Transplant Quarterback: How LSU is Helping QB Joe Burrow Succeed
Despite their success recruiting seemingly every other position, the LSU Tigers’ quarterback success has hurt them in recent year. After years of being unable to upend Alabama in the SEC West, something had to change. The Tigers went and got the closest thing to a free agent that there is in the sport, a graduate transfer by the name of Joe Burrow. LSU is hoping that he can be the catalyst to a national championship season, something those in Baton Rouge have not seen since the 2011-2012 season.
A former Ohio HS football player of the year, Burrow went south after three seasons in Columbus at Ohio State. The Buckeyes coaching staff named redshirt sophomore Dwayne Haskins the starter following their spring game battle to replace J.T. Barrett. When Haskins was announced as the starter, Burrow, who graduated in May, immediately looked elsewhere for playing time.
In what was a very even quarterback battle, both candidates featured a lot of the same attributes. An educated guess could be made that Haskins was given the keys to the car due to the fact that he was a year younger than Burrow, meaning that Ohio State had less to lose in a transfer situation with the now Tiger walking out the door. It is also worth noting that both are above average athletes, though Haskins has a slightly superior arm.
Burrow played well during the Buckeyes’ spring game, finishing with 22 passes for 238 yards and a touchdown, displaying accuracy to all levels of the defense and the functional athleticism to extend plays. On what appears to be a fairly routine play here by Burrow, he hits the tight end on a crossing route. This is something that the LSU offense has struggled with in their passing game over the past couple of seasons. The intermediate passing game is something that is becoming less and less common in college football, but it’s an important area of the field to attack for pro-style run games like LSU employs.
Burrow gives the play action fake, looks at his first progression, then looks down to the tight end running across the field, steps up into the pocket and delivers an accurate ball. With the athletes that LSU recruits at running back and the physicality that their offensive line plays with, the play-action passing game will always be something that LSU uses to their advantage.

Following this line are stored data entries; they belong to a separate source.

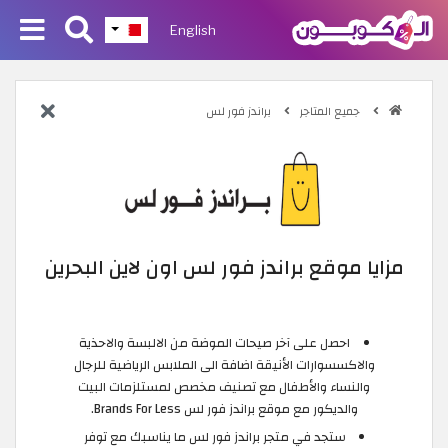
English
جميع المتاجر
براندز فور لس
مزايا موقع براندز فور لس اون لاين البحرين
احصل على آخر صيحات الموضة من الالبسة والاحذية
والاكسسوارات الأنيقة اضافة الى الملابس الرياضية للرجال
والنساء والأطفال مع تصنيف مخصص لمستلزمات البيت
والديكور مع موقع براندز فور لس Brands For Less.
ستجد في متجر براندز فور لس ما يناسبك مع توفر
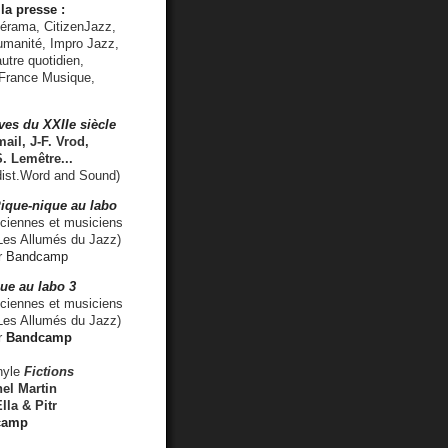
la presse :
lérama, CitizenJazz,
umanité, Impro Jazz,
utre quotidien,
 France Musique,
ves du XXIIe siècle
ail, J-F. Vrod,
S. Lemêtre
...
ist.Word and Sound)
ique-nique au labo
iennes et musiciens
es Allumés du Jazz)
r
Bandcamp
ue au labo 3
ciennes et musiciens
Les Allumés du Jazz)
r
Bandcamp
nyle
Fictions
el Martin
lla & Pitr
camp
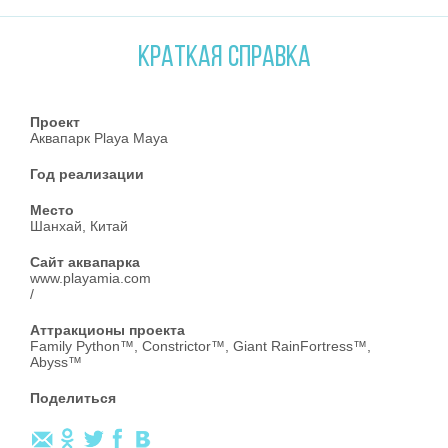
КРАТКАЯ СПРАВКА
Проект
Аквапарк Playa Maya
Год реализации
Место
Шанхай, Китай
Сайт аквапарка
www.playamia.com
/
Аттракционы проекта
Family Python™
,
Constrictor™
,
Giant RainFortress™
,
Abyss™
Поделиться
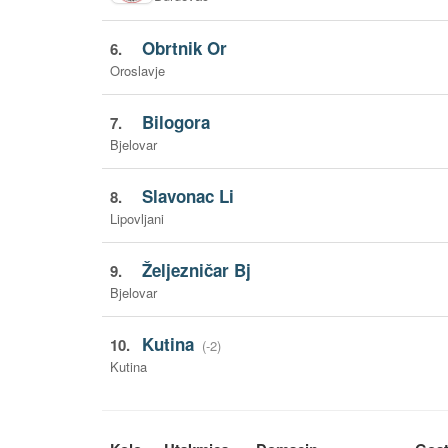
Obrtnik Or
6.
Oroslavje
Bilogora
7.
Bjelovar
Slavonac Li
8.
Lipovljani
Željezničar Bj
9.
Bjelovar
Kutina
10.
(-2)
Kutina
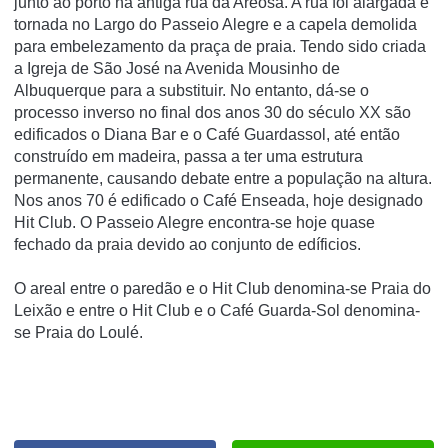
junto ao porto na antiga rua da Areosa. A rua foi alargada e
tornada no Largo do Passeio Alegre e a capela demolida
para embelezamento da praça de praia. Tendo sido criada
a Igreja de São José na Avenida Mousinho de
Albuquerque para a substituir. No entanto, dá-se o
processo inverso no final dos anos 30 do século XX são
edificados o Diana Bar e o Café Guardassol, até então
construí­do em madeira, passa a ter uma estrutura
permanente, causando debate entre a população na altura.
Nos anos 70 é edificado o Café Enseada, hoje designado
Hit Club. O Passeio Alegre encontra-se hoje quase
fechado da praia devido ao conjunto de edí­ficios.
O areal entre o paredão e o Hit Club denomina-se Praia do
Leixão e entre o Hit Club e o Café Guarda-Sol denomina-
se Praia do Loulé.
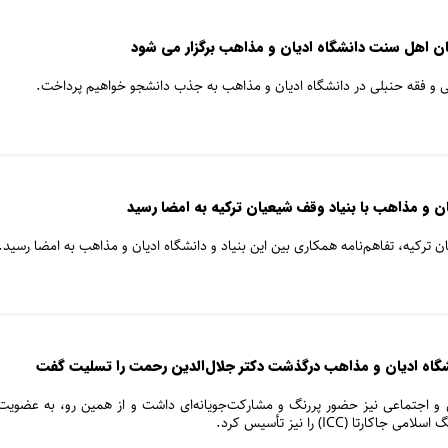
 اهل سنت دانشگاه ادیان و مذاهب برگزار می شود
عی و فقه حنبلی در دانشگاه ادیان و مذاهب به جذب دانشجو خواهیم پرداخت.
ان و مذاهب با بنیاد وقف شیعیان ترکیه به امضا رسید
 ترکیه، تفاهم‌نامه همکاری بین این بنیاد و دانشگاه ادیان و مذاهب به امضا رسید.
گاه ادیان و مذاهب درگذشت دکتر جلال‌الدین رحمت را تسلیت گفت
 و اجتماعی نیز حضور پررنگ و مشارکت‌جویانه‌ای داشت و از همین رو، به عضویت
تا (ICC) را نیز تأسيس کرد.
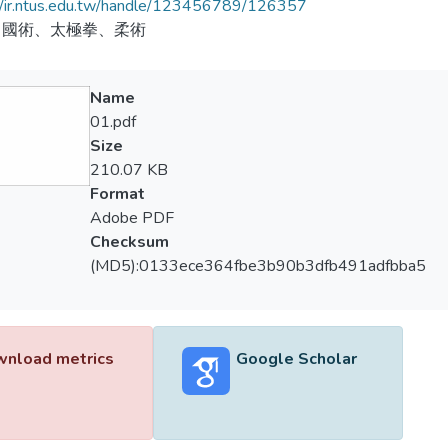
//ir.ntus.edu.tw/handle/123456789/126357
、國術、太極拳、柔術
Name
01.pdf
Size
210.07 KB
Format
Adobe PDF
Checksum
(MD5):0133ece364fbe3b90b3dfb491adfbba5
nload metrics
Google Scholar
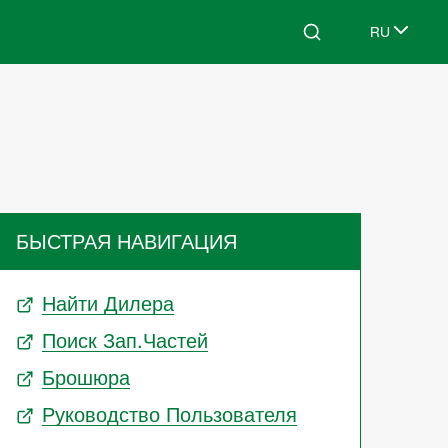
RU
Search
Select lang
БЫСТРАЯ НАВИГАЦИЯ
Найти Дилера
Поиск Зап.частей
Брошюра
Руководство Пользователя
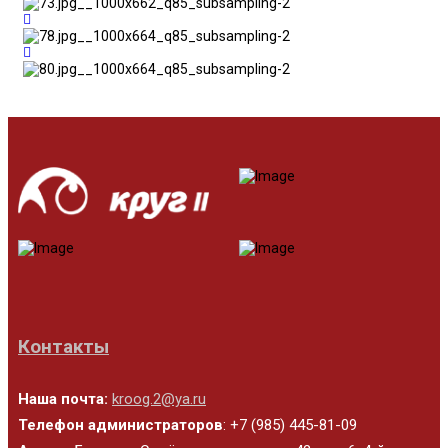
Контакты
Наша почта:
kroog.2@ya.ru
Телефон администраторов
: +7 (985) 445-81-09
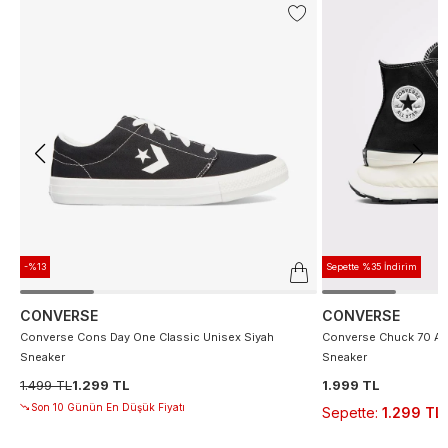
-%13
Sepette %35 İndirim
CONVERSE
CONVERSE
Converse Cons Day One Classic Unisex Siyah
Converse Chuck 70 At 
Sneaker
Sneaker
1.499 TL
1.299 TL
1.999 TL
Son 10 Günün En Düşük Fiyatı
Sepette
:
1.299 TL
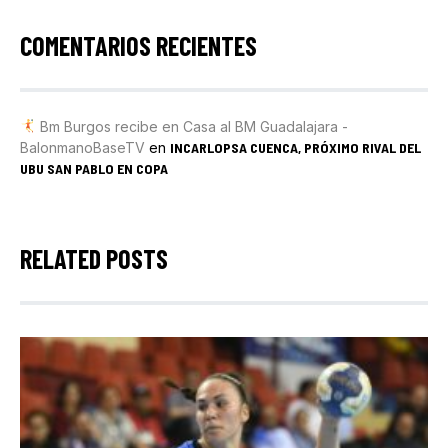
COMENTARIOS RECIENTES
Bm Burgos recibe en Casa al BM Guadalajara -
BalonmanoBaseTV
en
INCARLOPSA CUENCA, PRÓXIMO RIVAL DEL
UBU SAN PABLO EN COPA
RELATED POSTS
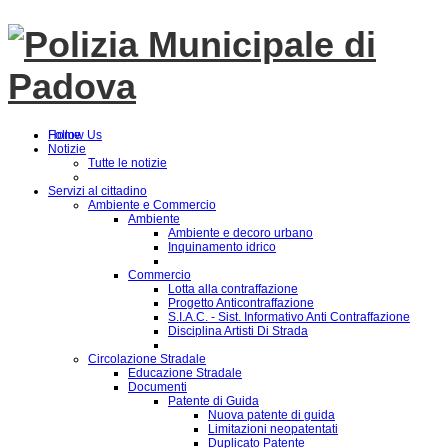
Follow Us
Home
Notizie
Tutte le notizie
Servizi al cittadino
Ambiente e Commercio
Ambiente
Ambiente e decoro urbano
Inquinamento idrico
Commercio
Lotta alla contraffazione
Progetto Anticontraffazione
S.I.A.C. - Sist. Informativo Anti Contraffazione
Disciplina Artisti Di Strada
Circolazione Stradale
Educazione Stradale
Documenti
Patente di Guida
Nuova patente di guida
Limitazioni neopatentati
Duplicato Patente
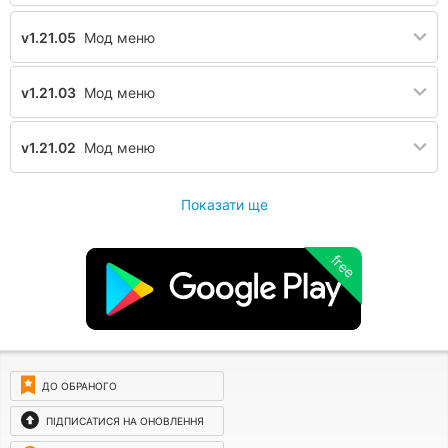
v1.21.05
Мод меню
v1.21.03
Мод меню
v1.21.02
Мод меню
Показати ще
free
ДО ОБРАНОГО
ПІДПИСАТИСЯ НА ОНОВЛЕННЯ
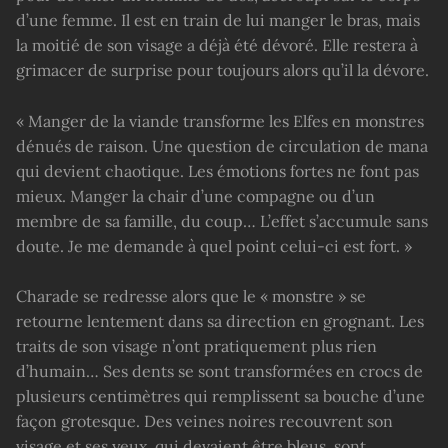
d’une femme. Il est en train de lui manger le bras, mais
la moitié de son visage a déjà été dévoré. Elle restera à
grimacer de surprise pour toujours alors qu’il la dévore.
« Manger de la viande transforme les Elfes en monstres
dénués de raison. Une question de circulation de mana
qui devient chaotique. Les émotions fortes ne font pas
mieux. Manger la chair d’une compagne ou d’un
membre de sa famille, du coup… L’effet s’accumule sans
doute. Je me demande à quel point celui-ci est fort. »
Charade se redresse alors que le « monstre » se
retourne lentement dans sa direction en grognant. Les
traits de son visage n’ont pratiquement plus rien
d’humain… Ses dents se sont transformées en crocs de
plusieurs centimètres qui remplissent sa bouche d’une
façon grotesque. Des veines noires recouvrent son
visage et ses yeux, qui devaient être bleus, sont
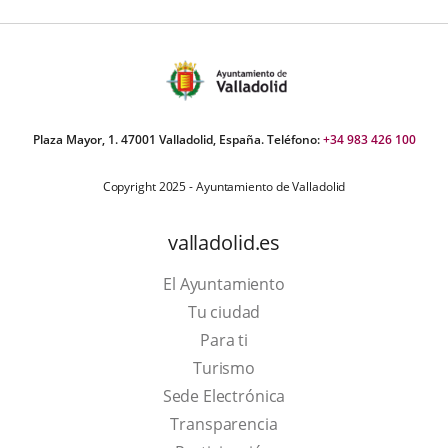
Plaza Mayor, 1. 47001 Valladolid, España. Teléfono:
+34 983 426 100
Copyright 2025 - Ayuntamiento de Valladolid
valladolid.es
El Ayuntamiento
Tu ciudad
Para ti
This
Turismo
link
Link
Sede Electrónica
will
to
Transparencia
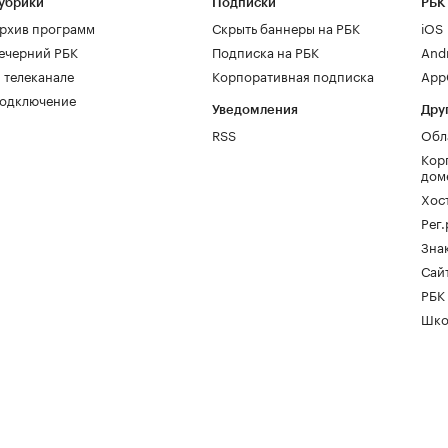
убрики
Подписки
РБК
рхив программ
Скрыть баннеры на РБК
iOS
ечерний РБК
Подписка на РБК
And
 телеканале
Корпоративная подписка
AppG
одключение
Уведомления
Дру
RSS
Обл
Кор
дом
Хос
Рег
Зна
Сайт
РБК
Шко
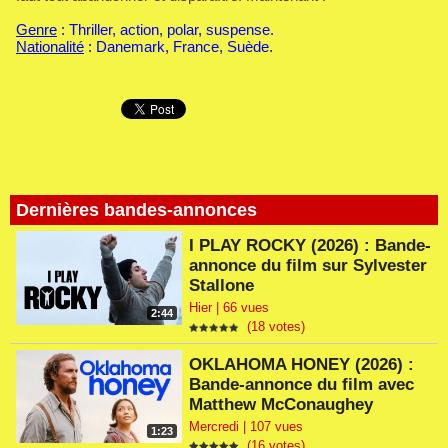
Genre
: Thriller, action, polar, suspense.
Nationalité
: Danemark, France, Suède.
Dernières bandes-annonces
I PLAY ROCKY (2026) : Bande-
annonce du film sur Sylvester
Stallone
Hier | 66 vues
2:44
(18 votes)
OKLAHOMA HONEY (2026) :
Bande-annonce du film avec
Matthew McConaughey
Mercredi | 107 vues
1:23
(16 votes)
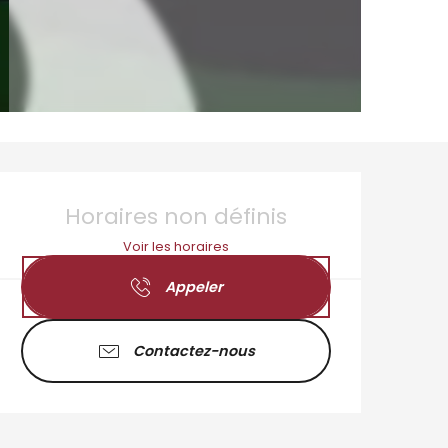
Ouverture et coordo
Horaires non définis
Voir les horaires
Appeler
Contactez-nous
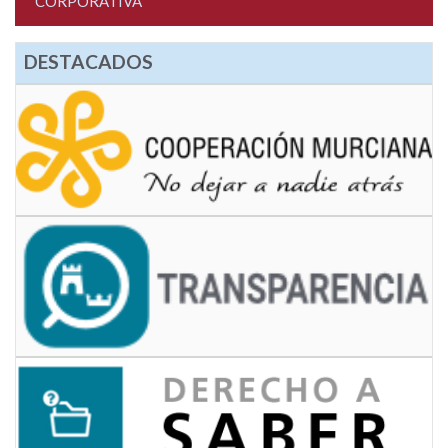
CORPORATIVA
DESTACADOS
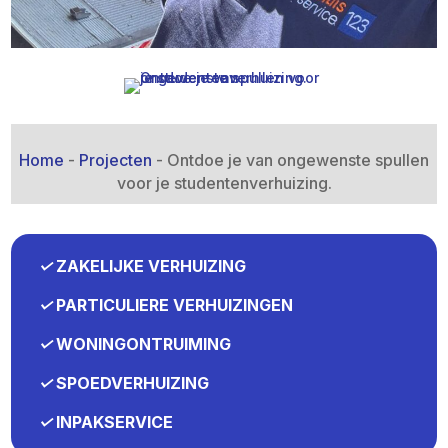
Home
-
Projecten
-
Ontdoe je van ongewenste spullen
voor je studentenverhuizing.​
✓
ZAKELIJKE VERHUIZING
✓
PARTICULIERE VERHUIZINGEN
✓
WONINGONTRUIMING
✓
SPOEDVERHUIZING
✓
INPAKSERVICE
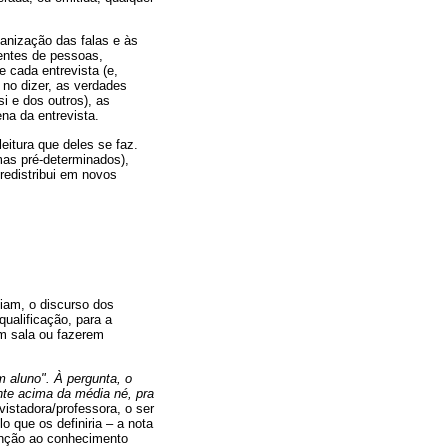
anização das falas e às
rentes de pessoas,
 cada entrevista (e,
 no dizer, as verdades
i e dos outros), as
ena da entrevista.
eitura que deles se faz.
as pré-determinados),
 redistribui em novos
am, o discurso dos
ualificação, para a
em sala ou fazerem
 aluno". À pergunta, o
ente acima da média né, pra
istadora/professora, o ser
o que os definiria – a nota
enção ao conhecimento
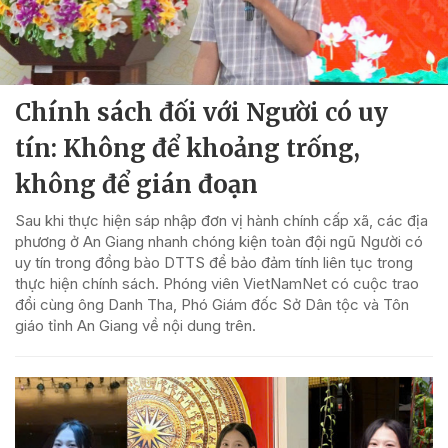
Chính sách đối với Người có uy
tín: Không để khoảng trống,
không để gián đoạn
Sau khi thực hiện sáp nhập đơn vị hành chính cấp xã, các địa
phương ở An Giang nhanh chóng kiện toàn đội ngũ Người có
uy tín trong đồng bào DTTS để bảo đảm tính liên tục trong
thực hiện chính sách. Phóng viên VietNamNet có cuộc trao
đổi cùng ông Danh Tha, Phó Giám đốc Sở Dân tộc và Tôn
giáo tỉnh An Giang về nội dung trên.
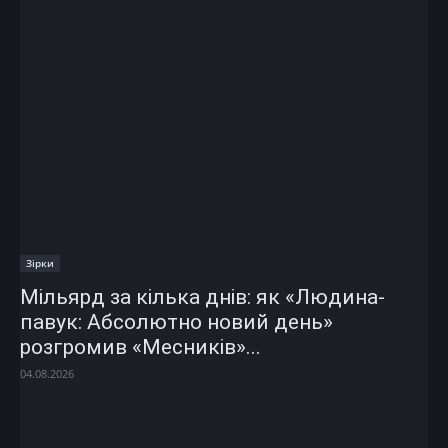
Зірки
Мільярд за кілька днів: як «Людина-
павук: Абсолютно новий день»
розгромив «Месників»...
04.08.2026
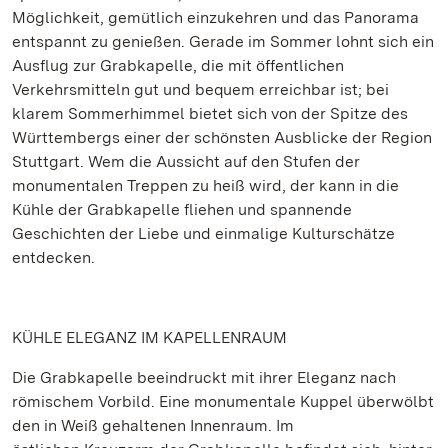
Möglichkeit, gemütlich einzukehren und das Panorama
entspannt zu genießen. Gerade im Sommer lohnt sich ein
Ausflug zur Grabkapelle, die mit öffentlichen
Verkehrsmitteln gut und bequem erreichbar ist; bei
klarem Sommerhimmel bietet sich von der Spitze des
Württembergs einer der schönsten Ausblicke der Region
Stuttgart. Wem die Aussicht auf den Stufen der
monumentalen Treppen zu heiß wird, der kann in die
Kühle der Grabkapelle fliehen und spannende
Geschichten der Liebe und einmalige Kulturschätze
entdecken.
KÜHLE ELEGANZ IM KAPELLENRAUM
Die Grabkapelle beeindruckt mit ihrer Eleganz nach
römischem Vorbild. Eine monumentale Kuppel überwölbt
den in Weiß gehaltenen Innenraum. Im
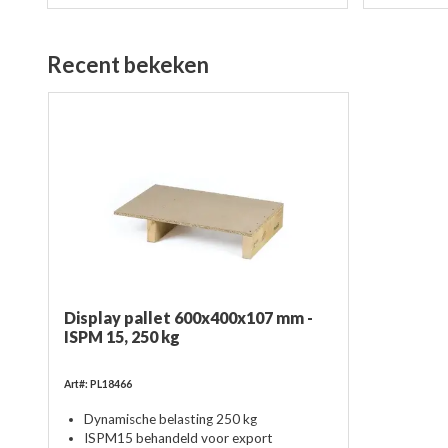
Recent bekeken
Display pallet 600x400x107 mm -
ISPM 15, 250 kg
Art#: PL18466
Dynamische belasting 250 kg
ISPM15 behandeld voor export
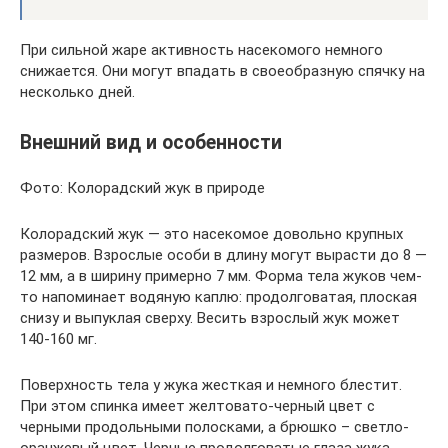
При сильной жаре активность насекомого немного
снижается. Они могут впадать в своеобразную спячку на
несколько дней.
Внешний вид и особенности
Фото: Колорадский жук в природе
Колорадский жук — это насекомое довольно крупных
размеров. Взрослые особи в длину могут вырасти до 8 —
12 мм, а в ширину примерно 7 мм. Форма тела жуков чем-
то напоминает водяную каплю: продолговатая, плоская
снизу и выпуклая сверху. Весить взрослый жук может
140-160 мг.
Поверхность тела у жука жесткая и немного блестит.
При этом спинка имеет желтовато-черный цвет с
черными продольными полосками, а брюшко – светло-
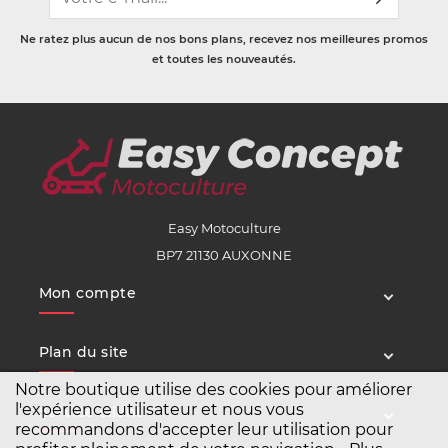
Ne ratez plus aucun de nos bons plans, recevez nos meilleures promos
et toutes les nouveautés.
Easy Motoculture
BP7 21130 AUXONNE
Mon compte
Plan du site
Notre boutique utilise des cookies pour améliorer
l'expérience utilisateur et nous vous
Service client
recommandons d'accepter leur utilisation pour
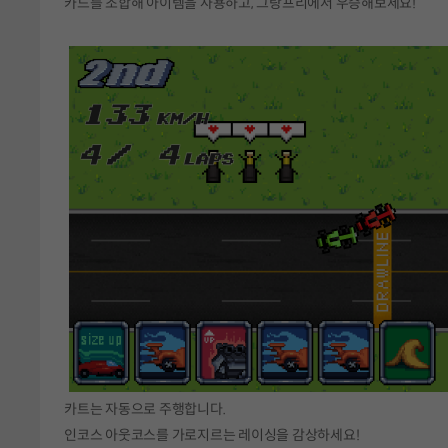
카드를 조합해 아이템을 사용하고, 그랑프리에서 우승해보세요!
카트는 자동으로 주행합니다.
인코스 아웃코스를 가로지르는 레이싱을 감상하세요!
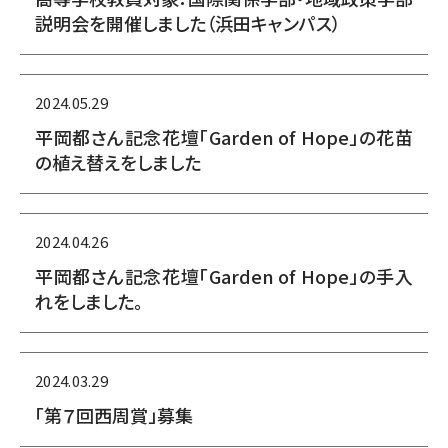
説明会を開催しました（浜田キャンパス）
2024.05.29
平岡都さん記念花壇「Garden of Hope」の花苗
の植え替えをしました
2024.04.26
平岡都さん記念花壇「Garden of Hope」の手入
れをしました。
2024.03.29
「第７回西周賞」募集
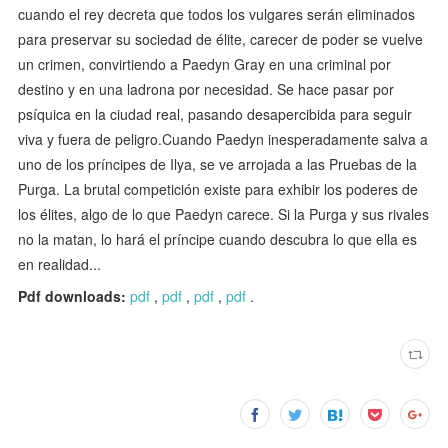
cuando el rey decreta que todos los vulgares serán eliminados
para preservar su sociedad de élite, carecer de poder se vuelve
un crimen, convirtiendo a Paedyn Gray en una criminal por
destino y en una ladrona por necesidad. Se hace pasar por
psíquica en la ciudad real, pasando desapercibida para seguir
viva y fuera de peligro.Cuando Paedyn inesperadamente salva a
uno de los príncipes de Ilya, se ve arrojada a las Pruebas de la
Purga. La brutal competición existe para exhibir los poderes de
los élites, algo de lo que Paedyn carece. Si la Purga y sus rivales
no la matan, lo hará el príncipe cuando descubra lo que ella es
en realidad...
Pdf downloads:
pdf
,
pdf
,
pdf
,
pdf
.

Here Burrow shows his arm strength with his ability to drive the football down the field on a line with a limited trajectory in order to beat the defensive back to the receiver. Burrow delivers a nice, catchable, accurate ball to his receiver in stride, and is able to throw his only touchdown of the day.
Mentioned during the television broadcast of LSU’s opening game against Miami, Burrow discussed the direction of the offense during his visit to Baton Rouge. LSU’s offense has been described as archaic and mundane in the past, lacking the bells and whistles of contemporary offenses. Burrow, coming from Urban Meyer’s spread offense that stresses defenses in multiple ways, wanted to ensure that he wouldn’t be subjected to the lack of originality in play calling during his time at LSU, and the Tigers’ staff did a good job of diversifying the offense in his debut.
Here is Burrow’s first touchdown pass as an LSU Tiger, although it wasn’t called one on the field. In LSU’s offensive scheme, Burrow will rarely be asked to be the entire offense. After riding the running game to an early lead in the season opener, Burrow throws a beautiful deep ball, this one with much more touch than he used in Columbus. He puts the ball where his receiver can get it, and allows the mega-athletes that LSU recruits at wide receiver to make a play on the ball.
Clearly, LSU did their research on Burrow and have molded their offensive scheme to concepts he’s comfortable with. While he didn’t turn his back to the defense often at Ohio State, utilizing play-action to create a window behind the linebackers and allowing Burrow to take advantage of his precision accuracy to the second level of the field is an ideal way to get Burrow’s feet wet, still only in the third quarter of his first collegiate start.
Making Himself at Home
While Burrow’s stat line of 11-24 for 151 yards with two touchdowns won’t wow anyone, his ability to simply avoid the mistakes and erratic play that has plagued the Bayou Bengals over the past decade provides this LSU offense, while lacking some of the star power it has possessed in the past, some of the most upside they’ve had in quite some time. Burrow appears to satisfy the proclivities the LSU coaching staff has in their quarterback, which is somewhere in the happy medium between the quarterbacks they’ve featured over the past five years.
From a statue-esque Zach Mettenberger to the athletic Brandon Harris, LSU’s offense has often lacked an identity, and Burrow looks to have cured some of those ailments. He will never be a transcendent collegiate quarterback who sets the football world on fire, but Burrow can certainly be the transmission that controls the speed of the engine that is this LSU offense on their way back into College Football Playoff contention. His above-average arm strength, as well as accuracy in the short and intermediate areas of the field, will allow LSU to force defenses to remain honest, which is all their running game needs to establish itself as one of the best in the country. While the book is still far from written, early returns are certainly positive in Baton Rouge on their new quarterback.